Title
The prognostic significance of metabolic response heterogeneity in metastatic colorectal cancer The prognostic significance of metabolic response heterogeneity in metastatic colorectal cancer
Author
Faculty/Department
Faculty of Medicine and Health Sciences
Publication type
article
Publication
Subject
Engineering sciences. Technology
Source (journal)
PLoS ONE
Volume/pages
10(2015) :9 , 14 p.
ISSN
1932-6203
1932-6203
Article Reference
e0138341
Carrier
E-only publicatie
Target language
English (eng)
Full text (Publishers DOI)
Affiliation
University of Antwerp
Abstract
Background Tumoral heterogeneity is a major determinant of resistance in solid tumors. FDG-PET/CT can identify early during chemotherapy non-responsive lesions within the whole body tumor load. This prospective multicentric proof-of-concept study explores intra-individual metabolic response (mR) heterogeneity as a treatment efficacy biomarker in chemorefractory metastatic colorectal cancer (mCRC). Methods Standardized FDG-PET/CT was performed at baseline and after the first cycle of combined sorafenib (600mg/day for 21 days, then 800mg/day) and capecitabine (1700 mg/m(2)/day administered D1-14 every 21 days).

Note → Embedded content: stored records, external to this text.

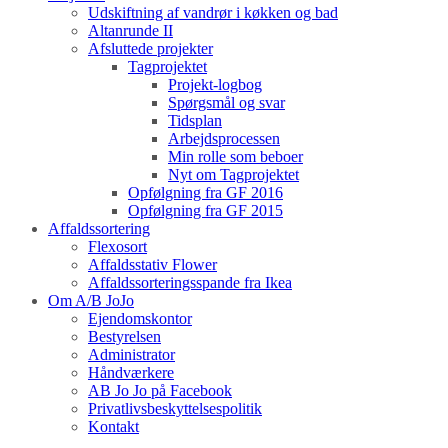
Udskiftning af vandrør i køkken og bad
Altanrunde II
Afsluttede projekter
Tagprojektet
Projekt-logbog
Spørgsmål og svar
Tidsplan
Arbejdsprocessen
Min rolle som beboer
Nyt om Tagprojektet
Opfølgning fra GF 2016
Opfølgning fra GF 2015
Affaldssortering
Flexosort
Affaldsstativ Flower
Affaldssorteringsspande fra Ikea
Om A/B JoJo
Ejendomskontor
Bestyrelsen
Administrator
Håndværkere
AB Jo Jo på Facebook
Privatlivsbeskyttelsespolitik
Kontakt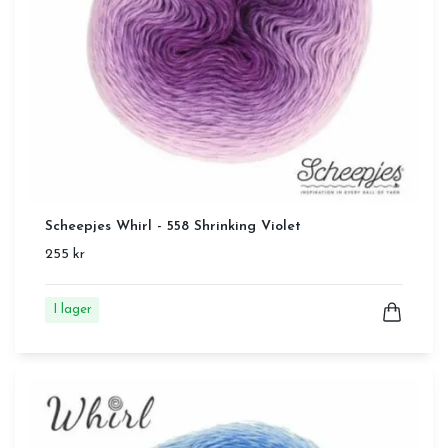
Scheepjes Whirl - 558 Shrinking Violet
255 kr
I lager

MR assessment was categorized according to the proportion of metabolically non-responding (non-mR) lesions (stable FDG uptake with SUV-max decrease < 15%) among all measurable lesions. Results Ninety-two patients were included. The median overall survival (OS) and progression-free survival (PFS) were 8.2 months (95% CI: 6.8-10.5) and 4.2 months (95% CI: 3.4-4.8) respectively. In the 79 assessable patients, early PET-CT showed no metabolically refractory lesion in 47%, a heterogeneous mR with at least one non-mR lesion in 32%, and a consistent non-mR or early disease progression in 21%. On exploratory analysis, patients without any non-mR lesion showed a significantly longer PFS (HR 0.34; 95% CI: 0.21-0.56, P-value <0.001) and OS (HR 0.58; 95% CI: 0.36-0.92, P-value 0.02) compared to the other patients. The proportion of non-mR lesions within the tumor load did not impact PFS/OS. Conclusion The presence of at least one metabolically refractory lesion is associated with a poorer outcome in advanced mCRC patients treated with combined sorafenib-capecitabine. Early detection of treatment-induced mR heterogeneity may represent an important predictive efficacy biomarker in mCRC.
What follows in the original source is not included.